Avec ces mèches, il chorégraphie une sorte de « sainte alliance » illibérale à laquelle participent Marine Le Pen du Front National français, Viktor Orbán du Fidesz hongrois, Beatrix von Storch de l'AfD allemande et Geert Wilders du Partij voor de Vrijheid néerlandais ; et, bien sûr, l'illustre Matteo Salvini de la Liga italienne, qui a travaillé avec des ploutocrates russes comme Konstantin Malofeev, qui a mis à sa disposition la plateforme Katehon pour la diffusion de contenus illégitimes en Europe.
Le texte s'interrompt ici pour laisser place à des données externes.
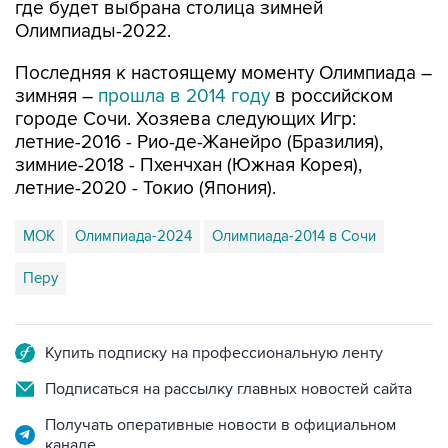
где будет выбрана столица зимней
Олимпиады-2022.
Последняя к настоящему моменту Олимпиада –
зимняя –
прошла в 2014 году
в российском
городе Сочи. Хозяева следующих Игр:
летние-2016 - Рио-де-Жанейро (Бразилия),
зимние-2018 - Пхенчхан (Южная Корея),
летние-2020 - Токио (Япония).
МОК
Олимпиада-2024
Олимпиада-2014 в Сочи
Перу
Купить подписку на профессиональную ленту
Подписаться на рассылку главных новостей сайта
Получать оперативные новости в официальном
канале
Il est vrai, cependant, que le pari pris par Bannon et ses acolytes n'a jusqu'à présent pas abouti et que les projets de Boris Johnson et Donald Trump sont en jeu, sans compter que le Front national français a soudain découvert le charme discret du gaullisme, il serait imprudent de laisser pour mort un mouvement dont la simplicité brute en fait l'équivalent de l'ivrogne qui tourne le réverbère, lequel est saisi par ceux qui ont besoin de s'accrocher à quelque chose, et qui, comme dans le film Johnny Guitar, supplient qu'on leur raconte de jolis mensonges.